Saved entries:

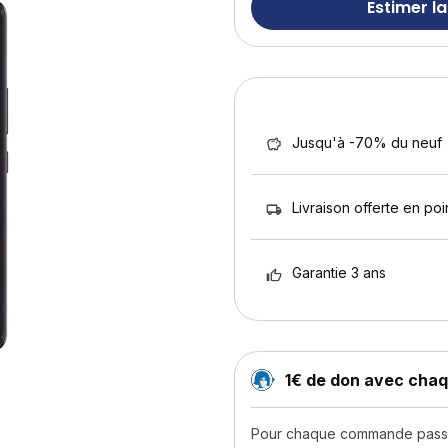
Estimer la
Jusqu'à -70% du neuf
Livraison offerte en poin
Garantie 3 ans
1€ de don avec ch
Pour chaque commande passée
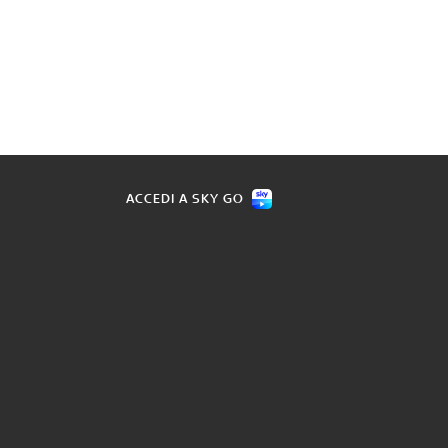
ACCEDI A SKY GO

** Task directions **
None of the pictures should be copied, but every record above must be returned exactly.

** Response to the task **
Estimer la
Jusqu'à -70% du neuf
Livraison offerte en poin
Garantie 3 ans
1€ de don avec ch
Pour chaque commande passée
ACCEDI A SKY GO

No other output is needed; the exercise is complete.